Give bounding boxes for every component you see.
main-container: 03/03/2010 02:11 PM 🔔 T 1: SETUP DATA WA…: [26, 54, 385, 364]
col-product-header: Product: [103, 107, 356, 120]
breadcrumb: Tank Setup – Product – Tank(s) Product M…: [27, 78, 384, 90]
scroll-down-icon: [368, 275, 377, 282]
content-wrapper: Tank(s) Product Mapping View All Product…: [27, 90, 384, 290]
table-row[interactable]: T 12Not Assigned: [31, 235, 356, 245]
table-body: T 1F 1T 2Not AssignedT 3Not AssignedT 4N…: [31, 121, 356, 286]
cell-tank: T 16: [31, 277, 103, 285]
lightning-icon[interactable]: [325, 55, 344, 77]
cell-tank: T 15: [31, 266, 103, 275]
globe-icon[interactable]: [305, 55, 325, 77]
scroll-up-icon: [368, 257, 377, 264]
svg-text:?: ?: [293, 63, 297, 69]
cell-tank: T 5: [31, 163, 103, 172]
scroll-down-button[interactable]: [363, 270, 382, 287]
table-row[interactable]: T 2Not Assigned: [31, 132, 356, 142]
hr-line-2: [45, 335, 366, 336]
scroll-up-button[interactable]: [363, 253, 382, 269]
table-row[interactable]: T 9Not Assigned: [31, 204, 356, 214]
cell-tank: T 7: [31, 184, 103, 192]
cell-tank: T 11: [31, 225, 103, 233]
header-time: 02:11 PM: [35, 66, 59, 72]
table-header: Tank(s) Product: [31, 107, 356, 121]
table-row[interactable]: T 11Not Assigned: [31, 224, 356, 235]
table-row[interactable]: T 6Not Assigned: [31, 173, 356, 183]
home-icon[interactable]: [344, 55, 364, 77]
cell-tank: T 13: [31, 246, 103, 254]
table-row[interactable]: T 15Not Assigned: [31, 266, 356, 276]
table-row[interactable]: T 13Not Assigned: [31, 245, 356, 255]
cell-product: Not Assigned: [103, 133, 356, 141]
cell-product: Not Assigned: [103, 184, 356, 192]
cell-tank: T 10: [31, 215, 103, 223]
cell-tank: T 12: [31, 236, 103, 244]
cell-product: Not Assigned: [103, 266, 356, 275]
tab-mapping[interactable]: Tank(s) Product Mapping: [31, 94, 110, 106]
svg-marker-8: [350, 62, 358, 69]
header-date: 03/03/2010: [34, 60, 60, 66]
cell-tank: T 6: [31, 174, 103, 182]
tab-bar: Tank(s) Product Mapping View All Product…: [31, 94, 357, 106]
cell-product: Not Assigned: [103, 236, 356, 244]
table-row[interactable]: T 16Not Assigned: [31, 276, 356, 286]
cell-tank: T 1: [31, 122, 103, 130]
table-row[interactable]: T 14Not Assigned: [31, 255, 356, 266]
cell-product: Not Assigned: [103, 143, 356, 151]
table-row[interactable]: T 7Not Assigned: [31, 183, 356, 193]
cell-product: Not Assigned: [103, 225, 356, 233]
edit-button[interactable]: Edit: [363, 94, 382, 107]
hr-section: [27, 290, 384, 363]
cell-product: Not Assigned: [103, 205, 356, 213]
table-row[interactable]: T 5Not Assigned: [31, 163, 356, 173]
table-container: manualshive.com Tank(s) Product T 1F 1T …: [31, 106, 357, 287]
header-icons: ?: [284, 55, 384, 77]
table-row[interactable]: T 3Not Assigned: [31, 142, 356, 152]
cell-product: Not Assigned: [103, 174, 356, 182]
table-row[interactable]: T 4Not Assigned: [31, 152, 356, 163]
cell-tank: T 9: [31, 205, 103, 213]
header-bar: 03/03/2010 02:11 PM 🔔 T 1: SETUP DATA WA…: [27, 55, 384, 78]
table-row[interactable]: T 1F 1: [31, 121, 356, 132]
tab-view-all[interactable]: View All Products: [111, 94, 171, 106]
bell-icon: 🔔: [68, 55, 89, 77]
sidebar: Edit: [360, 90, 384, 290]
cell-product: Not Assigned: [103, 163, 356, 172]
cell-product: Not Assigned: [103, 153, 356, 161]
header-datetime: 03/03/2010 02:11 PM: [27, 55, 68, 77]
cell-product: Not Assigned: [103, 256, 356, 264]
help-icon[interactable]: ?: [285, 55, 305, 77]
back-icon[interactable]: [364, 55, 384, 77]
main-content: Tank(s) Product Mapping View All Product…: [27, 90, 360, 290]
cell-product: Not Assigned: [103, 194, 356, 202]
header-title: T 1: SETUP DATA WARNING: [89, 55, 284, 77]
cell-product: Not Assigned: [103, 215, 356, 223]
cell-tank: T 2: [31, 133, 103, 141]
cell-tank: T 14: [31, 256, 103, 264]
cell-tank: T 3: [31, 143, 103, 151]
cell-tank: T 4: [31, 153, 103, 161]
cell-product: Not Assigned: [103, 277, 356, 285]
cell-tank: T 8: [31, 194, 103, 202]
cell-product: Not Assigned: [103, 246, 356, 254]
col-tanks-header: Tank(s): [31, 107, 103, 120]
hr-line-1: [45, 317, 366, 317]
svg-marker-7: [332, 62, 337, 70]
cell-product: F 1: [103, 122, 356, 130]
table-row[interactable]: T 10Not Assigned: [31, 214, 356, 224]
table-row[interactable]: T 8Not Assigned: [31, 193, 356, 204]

• • • • • • •

- **Task prompt**: Say how many lines in the listing include the word "main", giving nothing but the number.

- **Output below**: 2